In Figure 1, there are several pictures that can be used as the fate-map of normal development of the neural tube in the embryo. A – the formation of the neural ridges, B – the beginning of the neural tube formation, C – the end of the neural tube formation. Microcephaly is the condition caused by unpredictable and uncontrollable neural stem cell proliferation during the embryonic development that may result in the death of neurons (Denny et al., 2013). The Zika virus, as the main contributor of microcephaly in fetuses, may infect an organism and kill the primary stem cells that have to be properly developed in the brain. The loss of any neuron leads other changes in head’s size and the development of human brain functions.
Treatment
The main threat of microcephaly is that no definite treatment can be offered to children.

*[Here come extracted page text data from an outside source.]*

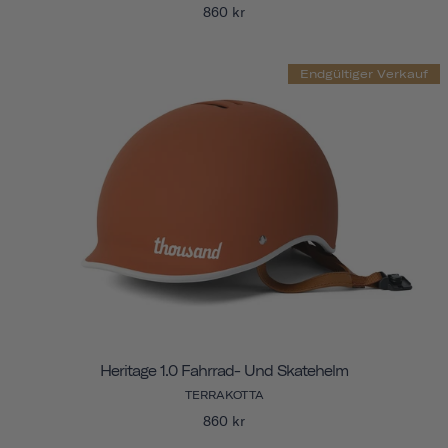
860 kr
Endgültiger Verkauf
Heritage 1.0 Fahrrad- Und Skatehelm
TERRAKOTTA
860 kr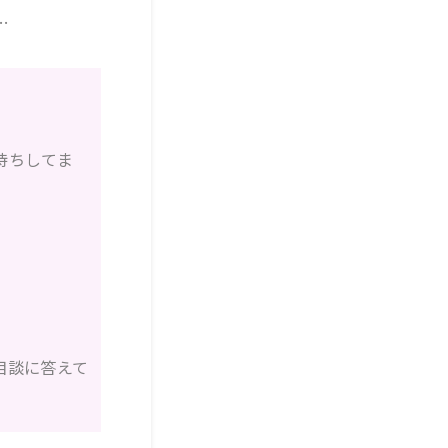
…
待ちしてま
相談に答えて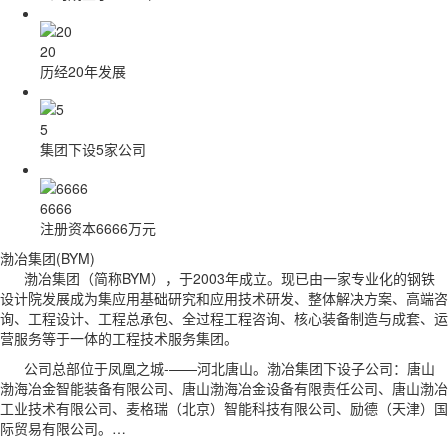
20
历经20年发展
5
集团下设5家公司
6666
注册资本6666万元
渤冶集团(BYM)
渤冶集团（简称BYM），于2003年成立。现已由一家专业化的钢铁
设计院发展成为集应用基础研究和应用技术研发、整体解决方案、高端咨
询、工程设计、工程总承包、全过程工程咨询、核心装备制造与成套、运
营服务等于一体的工程技术服务集团。
公司总部位于凤凰之城-——河北唐山。渤冶集团下设子公司：唐山
渤海冶金智能装备有限公司、唐山渤海冶金设备有限责任公司、唐山渤冶
工业技术有限公司、麦格瑞（北京）智能科技有限公司、励德（天津）国
际贸易有限公司。…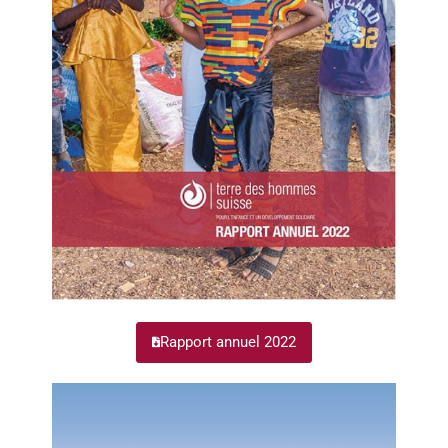
Rapport annuel 2022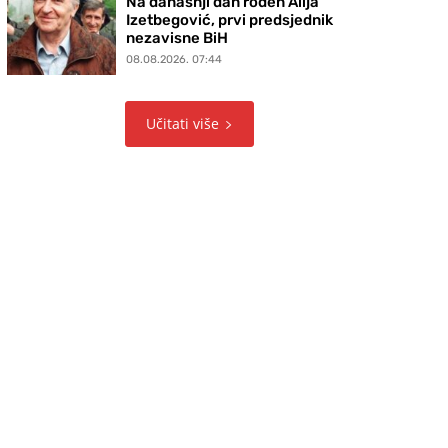
Na današnji dan rođen Alija
Izetbegović, prvi predsjednik
nezavisne BiH
08.08.2026. 07:44
Učitati više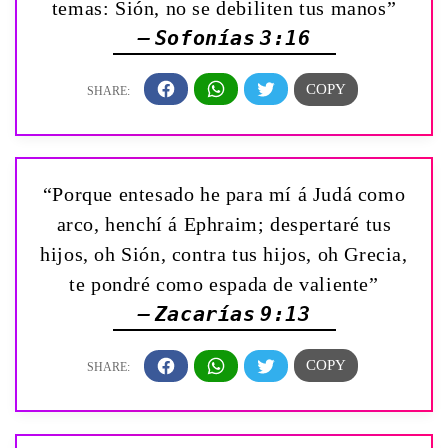
temas: Sión, no se debiliten tus manos”
— Sofonías 3:16
“Porque entesado he para mí á Judá como
arco, henchí á Ephraim; despertaré tus
hijos, oh Sión, contra tus hijos, oh Grecia,
te pondré como espada de valiente”
— Zacarías 9:13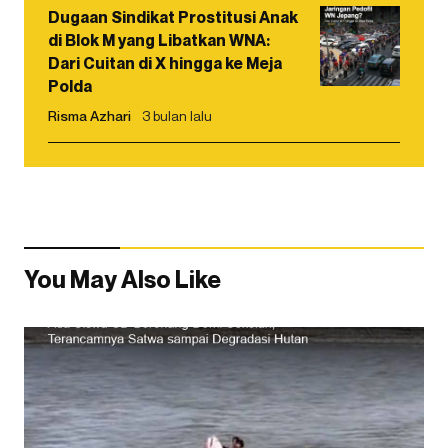
Dugaan Sindikat Prostitusi Anak
di Blok M yang Libatkan WNA:
Dari Cuitan di X hingga ke Meja
Polda
Risma Azhari
3 bulan lalu
You May Also Like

It is impossible to reverse complications or enlarge the size of child’s head. No direct treatment, but only alternative ideas should be discussed. The goal of any treatment is to manage child’s condition and support them and their families by any possible means, including speech and physical developmental therapies and occupational therapies which strengthen child’s abilities. Some medications and relaxing exercises can be offered to deal with hyperactivity if any.
Personal Interest
The fact that people cannot find out treatment for such pathology, it is interesting and challenging to observe the latest news and achievements on the chosen topic. The consideration of biological research and conferences can help to check on the latest changes and realize if microcephaly can be treated, and children can be saved. It is not fair that children should suffer from such birth defect as microcephaly, and it is necessary to do something to find the solution.
References
Denny, K.J., Jeanes, A., Fathe, K., Finnell, R.H., Taylor, S.M., & Woodruff, T.M. (2013). Neural tube defects, folate, and immune modulation. Birth Defect Research Part A: Clinical and Molecular Teratology, 97(9), 602-609.
Liuzzi, G., Puro, V., Vairo, F., Nicastri, E., Capobianchi, M.R., di Caro, A., … Ippolito, G. (2016). Zika virus and microcephaly: Is the correlation, causal or coincidental? New Microbiologica, 39(2), 83-85.
Madhukark, G.V., Bhaysaheb, D.K., Babasaheb, K.K., Tukaram, D.R., & Balkrishna, S.S. (2016). Zika virus infection: An overview. World Journal of Pharmacy and Pharmaceutical Science, 5(4), 2191-2204.
Stiles, J., & Jernigan, T.L. (2010). The basics of brain development. Neuropsychology Review, 20(4), 327-348.
Woods, C.G., & Basto, R. (2014). Microcephaly. Current Biology, 24(23), 1109-1111.